マイナス・イメージで捉える見方は、次のような議論になる。人口の減少によって、社会インフラや経済への深刻な影響が生じ、人類はいままでのような生存様式を続けることができなくなる。とくに、人口減少に加速度がつくと、方々で社会の崩壊が生じる。それを防ぐには、一定程度の人口増加努力が必要だ、というような議論である。

これに対して、プラス・イメージで捉える見方は、地球が持続可能なためには、自ずから人口の限界があり、いまやその限界を超えているので、人口が減るのはよいことだ。むしろ人口を適切に減らすよう努力すべきだ、というような議論になる。

マイナス・イメージで捉える場合、人口がこのまま無制限に増大することを容認するのではなく、急激な人口減少がおきないようにコントロールする必要があると言っているようである。その場合、どれくらいの人口までが容認されるのかが問題になるが、「縮減に向う世界人口」という論文は、100億人くらいはいいのではないかと考えているように伝わってくる。今の世界人口は約80億人なので、100億人になるにはそんなに長くはかからない。つい目の先のことだ。いずれにしても、地球の人口は今の状態の延長でいくと、すさまじい勢いで増加するのは目に見えている。そういう傾向を前提に、人口の減少を適切に食い止めるべきとするこの論文の趣旨に、小生などは非常に違和感がある。

プラス・イメージで捉える見方を代表するのは、「ゼロ成長と資本主義」という論文である。この論文は、いまでもすでに持続可能な人口をはるかに超えているという認識に立って、今後人口を減らす努力をしなければならないと主張する。その場合、持続可能な人口とはどれほどの水準かが問題となるが、この論文の筆者は、かなり低めに見積もっている。25億人まで減らしてもよいとまで言っている。25億人といえば、現在の地球人口の三分の一以下である。そんなにまで減らしていいのか、と小生などは考え込んでしまう。

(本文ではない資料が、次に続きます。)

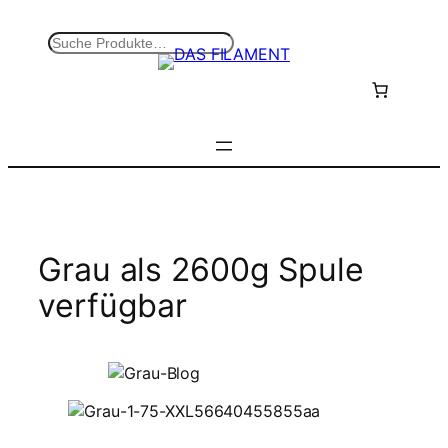
Zum
Inhalt
S
springen
u
c
h
e
n
Grau als 2600g Spule
verfügbar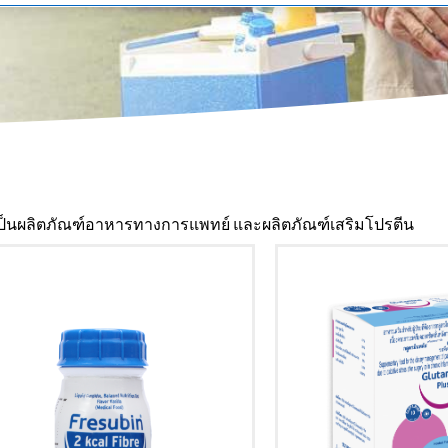
งเป็นผลิตภัณฑ์อาหารทางการแพทย์ และผลิตภัณฑ์เสริมโปรตีน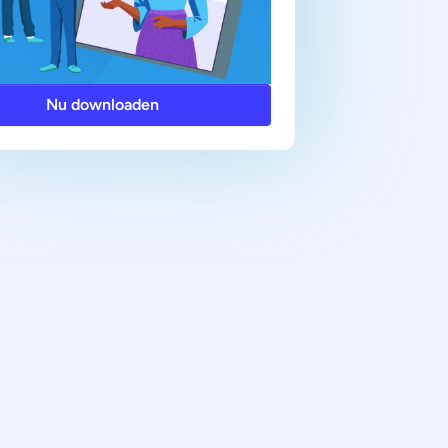
Nu downloaden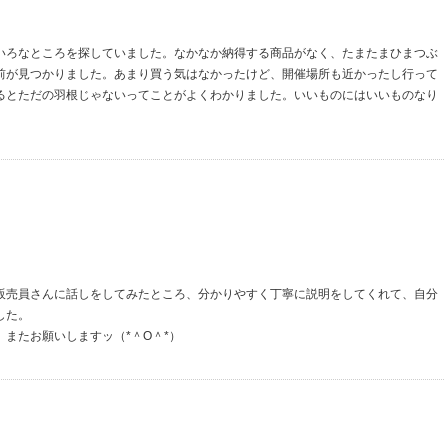
いろなところを探していました。なかなか納得する商品がなく、たまたまひまつぶ
前が見つかりました。あまり買う気はなかったけど、開催場所も近かったし行って
るとただの羽根じゃないってことがよくわかりました。いいものにはいいものなり
販売員さんに話しをしてみたところ、分かりやすく丁寧に説明をしてくれて、自分
した。
またお願いしますッ（*＾O＾*）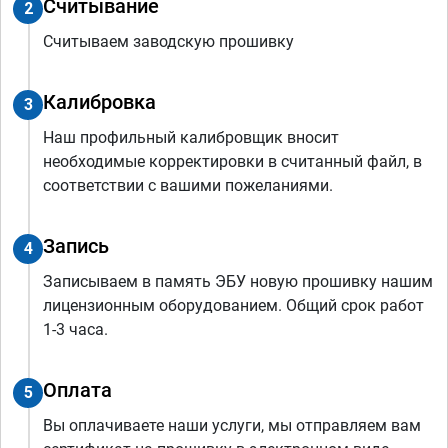
Считывание
2
Считываем заводскую прошивку
Калибровка
3
Наш профильный калибровщик вносит
необходимые корректировки в считанный файл, в
соответствии с вашими пожеланиями.
Запись
4
Записываем в память ЭБУ новую прошивку нашим
лицензионным оборудованием. Общий срок работ
1-3 часа.
Оплата
5
Вы оплачиваете наши услуги, мы отправляем вам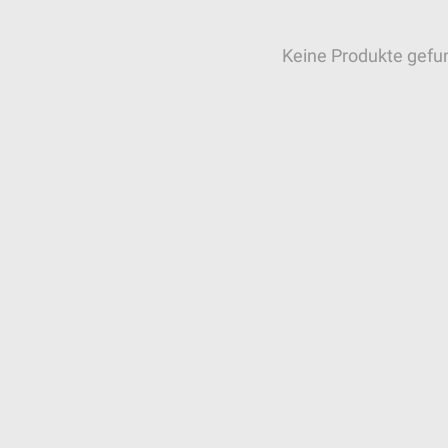
Keine Produkte gefu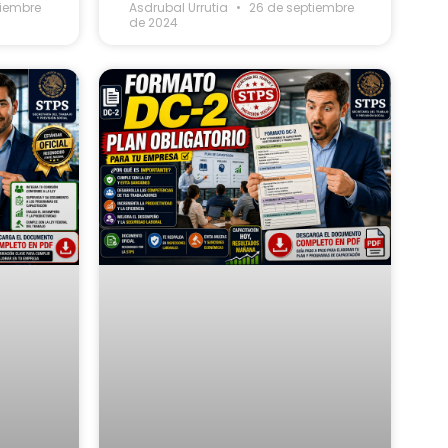
tiembre
Asdrubal Urrutia
26 de septiembre
de 2024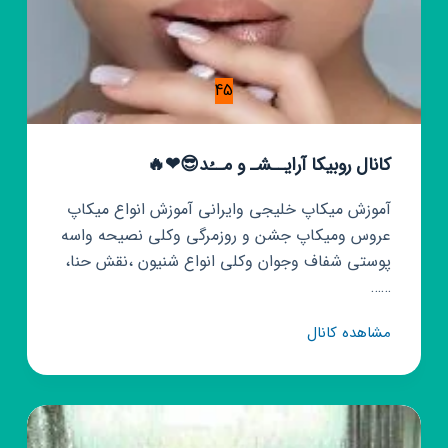
45
کانال روبیکا آرایــشـ و مــُد😎❤🔥
آموزش میکاپ خلیجی وایرانی آموزش انواع میکاپ
عروس ومیکاپ جشن و روزمرگی وکلی نصیحه واسه
پوستی شفاف وجوان وکلی انواع شنیون ،نقش حنا،
……
کانال
مشاهده کانال
روبیکا
آرایــشـ
و
مــُد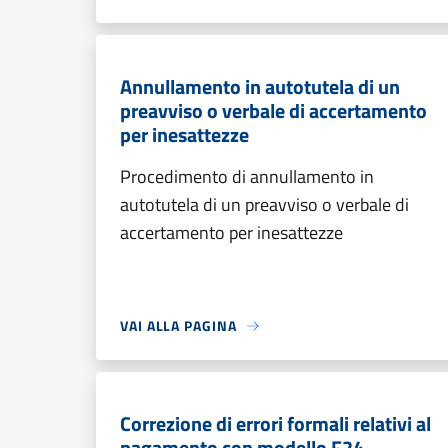
Annullamento in autotutela di un
preavviso o verbale di accertamento
per inesattezze
Procedimento di annullamento in
autotutela di un preavviso o verbale di
accertamento per inesattezze
VAI ALLA PAGINA
Correzione di errori formali relativi al
pagamento con modello F24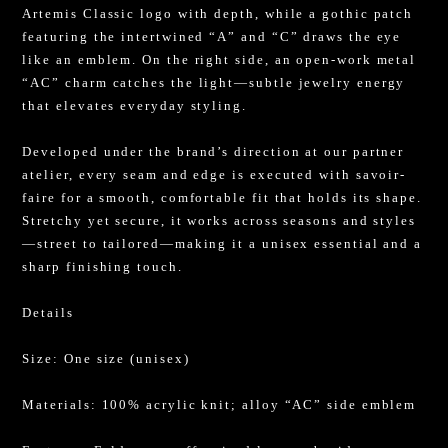
Artemis Classic logo with depth, while a gothic patch
featuring the intertwined “A” and “C” draws the eye
like an emblem. On the right side, an open-work metal
“AC” charm catches the light—subtle jewelry energy
that elevates everyday styling.
Developed under the brand’s direction at our partner
atelier, every seam and edge is executed with savoir-
faire for a smooth, comfortable fit that holds its shape.
Stretchy yet secure, it works across seasons and styles
—street to tailored—making it a unisex essential and a
sharp finishing touch.
Details
Size: One size (unisex)
Materials: 100% acrylic knit; alloy “AC” side emblem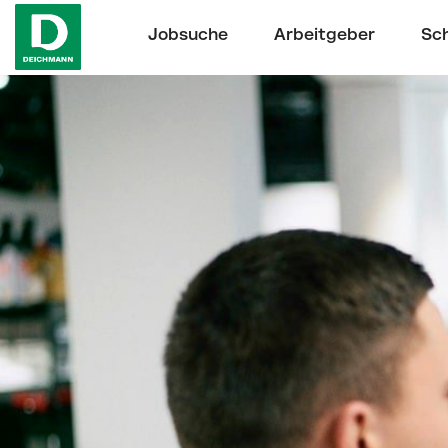
Jobsuche
Arbeitgeber
Sch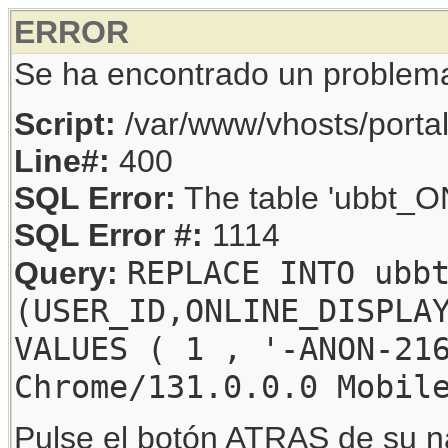
ERROR
Se ha encontrado un problem
Script:
/var/www/vhosts/porta
Line#:
400
SQL Error:
The table 'ubbt_ON
SQL Error #:
1114
REPLACE INTO ubb
Query:
(USER_ID,ONLINE_DISPLA
VALUES ( 1 , '-ANON-21
Chrome/131.0.0.0 Mobil
Pulse el botón ATRAS de su na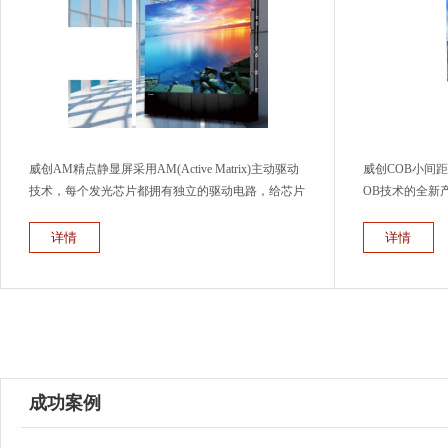
威创AM精点静显屏采用AM(Active Matrix)主动驱动
威创COB小间距
技术，每个发光芯片都拥有独立的驱动电路，给芯片
OB技术的全新产品。
持续供电，形成无闪的静态显示，像素点的光强值与
COB倒装），
实际感知相同，亮度均匀，显示柔和，观看舒适，即
封装在PCB板
详情
详情
使有个别子像素异常，其他像素依然如故，不影响画
的基础上，减少
面完整性，具有“以静治闪 舒适护眼”和“无‘毛毛
光效率、散热效
虫’不影响画面完整性”等独特优势。
威创最新的超高
成功案例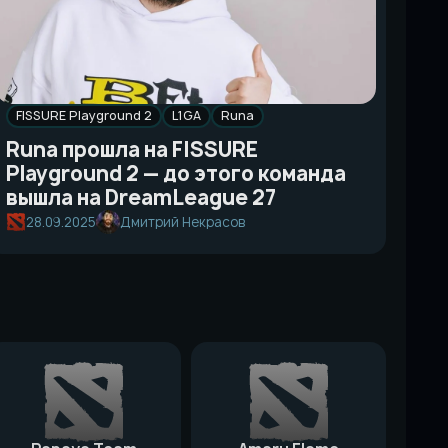
FISSURE Playground 2
L1GA
Runa
Runa прошла на FISSURE
Playground 2 — до этого команда
вышла на DreamLeague 27
28.09.2025
Дмитрий Некрасов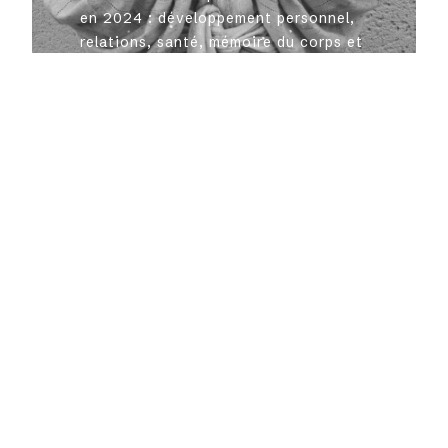
en 2024 : développement personnel,
relations, santé, mémoire du corps et
créativité. Des lectures pour nourrir
votre équilibre intérieur.
LIRE PLUS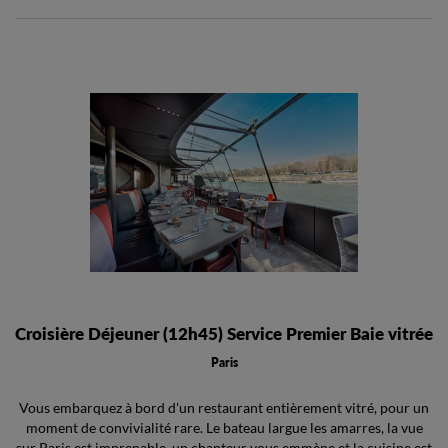
Croisière Déjeuner (12h45) Service Premier Baie vitrée
Paris
Vous embarquez à bord d'un restaurant entièrement vitré, pour un
moment de convivialité rare. Le bateau largue les amarres, la vue
sur Paris est imprenable, un chanteur vous emmène et la cuisine est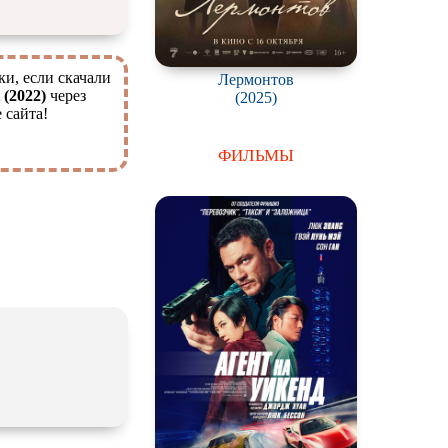
ки, если скачали
Лермонтов
 (2022)
через
(2025)
 сайта!
ФИЛЬМЫ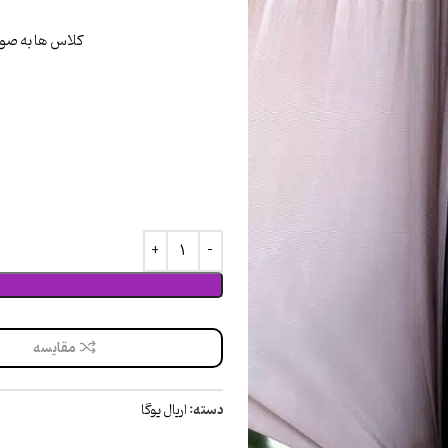
کلاس ها به صور
مقایسه
دسته:
اریال یوگا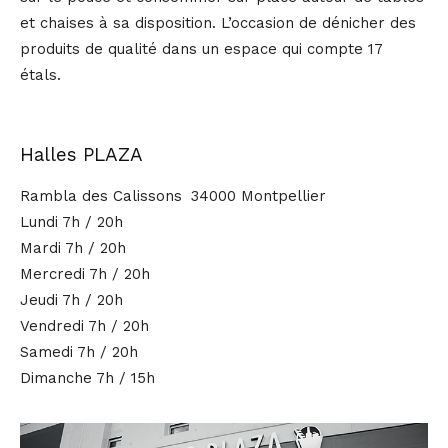
et chaises à sa disposition. L’occasion de dénicher des
produits de qualité dans un espace qui compte 17
étals.
Halles PLAZA
Rambla des Calissons 34000 Montpellier
Lundi 7h / 20h
Mardi 7h / 20h
Mercredi 7h / 20h
Jeudi 7h / 20h
Vendredi 7h / 20h
Samedi 7h / 20h
Dimanche 7h / 15h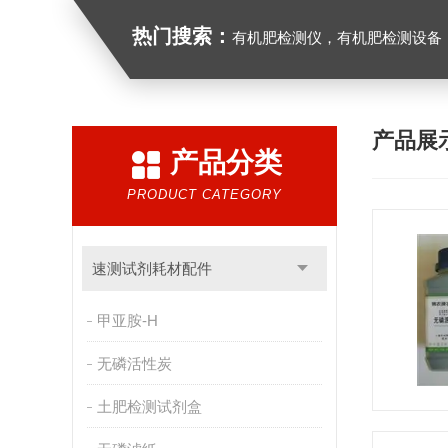
热门搜索：
有机肥检测仪，有机肥检测设备，有机肥实验室
产品展
产品分类
PRODUCT CATEGORY
速测试剂耗材配件
甲亚胺-H
无磷活性炭
土肥检测试剂盒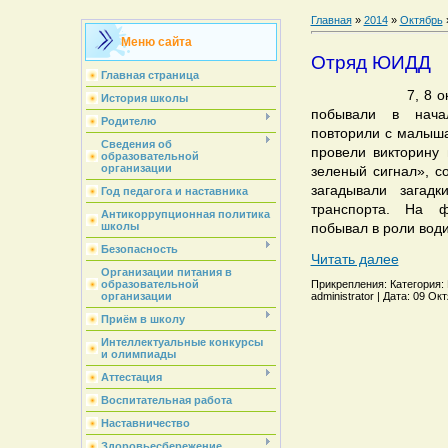
Главная
»
2014
»
Октябрь
Меню сайта
Отряд ЮИДД
Главная страница
7, 8
о
История школы
побывали в нача
Родителю
повторили с малыш
Сведения об
провели викторину
образовательной
организации
зеленый сигнал», с
загадывали загад
Год педагога и наставника
транспорта. На ф
Антикоррупционная политика
школы
побывал в роли води
Безопасность
Читать далее
Организации питания в
Прикрепления: Категория: 
образовательной
administrator | Дата: 09 О
организации
Приём в школу
Интеллектуальные конкурсы
и олимпиады
Аттестация
Воспитательная работа
Наставничество
Здоровьесбережение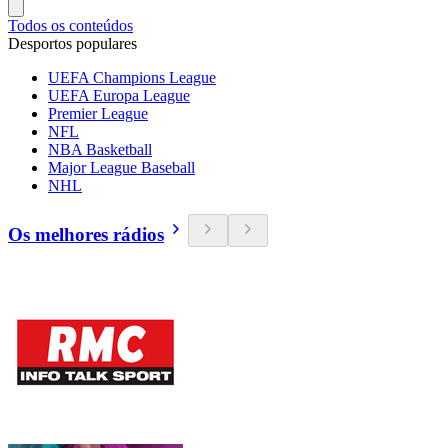
Todos os conteúdos
Desportos populares
UEFA Champions League
UEFA Europa League
Premier League
NFL
NBA Basketball
Major League Baseball
NHL
Os melhores rádios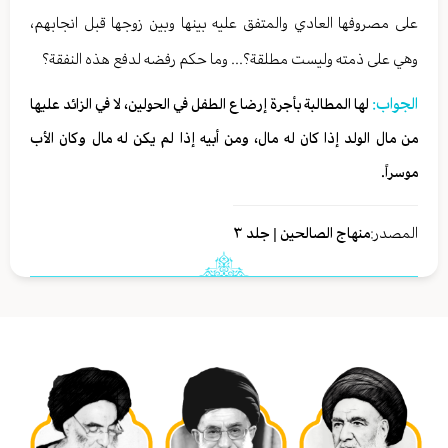
على مصروفها العادي والمتفق عليه بينها وبين زوجها قبل انجابهم،
وهي على ذمته وليست مطلقة؟... وما حكم رفضه لدفع هذه النفقة؟
الجواب:
لها المطالبة بأجرة إرضاع الطفل في الحولين، لا في الزائد عليها
من مال الولد إذا كان له مال، ومن أبيه إذا لم يكن له مال وكان الأب
موسراً.
المصدر:
منهاج الصالحين | جلد ٣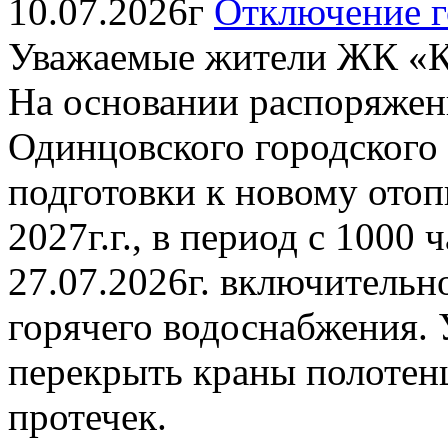
10.07.2026г
Отключение г
Уважаемые жители ЖК «К
На основании распоряжен
Одинцовского городского о
подготовки к новому отоп
2027г.г., в период с 1000 
27.07.2026г. включительн
горячего водоснабжения. 
перекрыть краны полотен
протечек.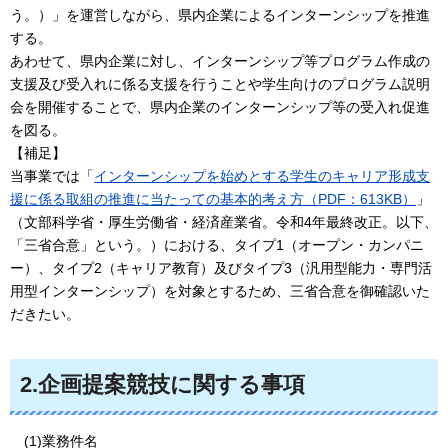
う。）」を運営しながら、県内企業によるインターンシップを推進
する。
あわせて、県内企業に対し、インターンシップ等プログラム作成の
支援及び受入れに係る支援を行うことや学生向けのプログラム説明
会を開催することで、県内企業のインターンシップ等の受入れ促進
を図る。
【補足】
当事業では「
インターンシップを始めとする学生のキャリア形成支
援に係る取組の推進に当たっての基本的考え方（PDF：613KB）
」
（文部科学省・厚生労働省・経済産業省。令和4年最終改正。以下、
「三省合意」という。）における、タイプ1（オープン・カンパニ
ー）、タイプ2（キャリア教育）及びタイプ3（汎用型能力・専門活
用型インターンシップ）を対象とするため、三省合意を御確認いた
だきたい。
2.企画提案競技に関する事項
(1)業務件名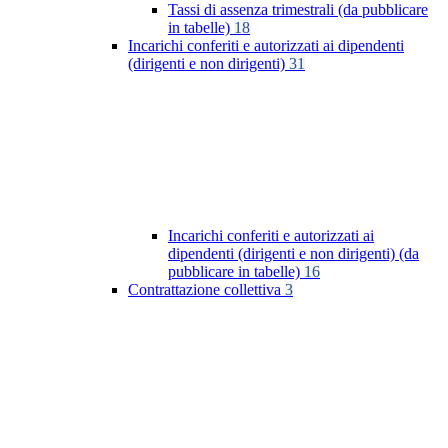
Tassi di assenza trimestrali (da pubblicare
in tabelle)
18
Incarichi conferiti e autorizzati ai dipendenti
(dirigenti e non dirigenti)
31
Incarichi conferiti e autorizzati ai
dipendenti (dirigenti e non dirigenti) (da
pubblicare in tabelle)
16
Contrattazione collettiva
3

持続可能な人口に向けて人口を減らせという意見も、人口の減少というトレンドを前提としてそれの適切なコントロールをすべきだという意見も、人口の増減のスピードが、非常にすさまじいものだという認識は共有しているようである。人口が増加するケースでは、「人口爆発」という言葉があるように、加速度的に増加する。一方、人口が減少に転じる場合にも、その減少の速度は加速度的に速まる。小生が小学生の頃に地球の人口は30億人と習ったものだが、半世紀後の今日、それは三倍以上の80億人までふくれあがっている。同じような加速度が、人口減少の場合にも生じる。今の時点で世界の人口が加速度的な減少を始めると仮定した場合、半世紀後の地球の人口は30億人に舞い戻ることになる。そんなに急速に人口が減少すれば、地球の住人は激しい変動に翻弄され、まともな生活ができなくなるとは、十分に言えそうである。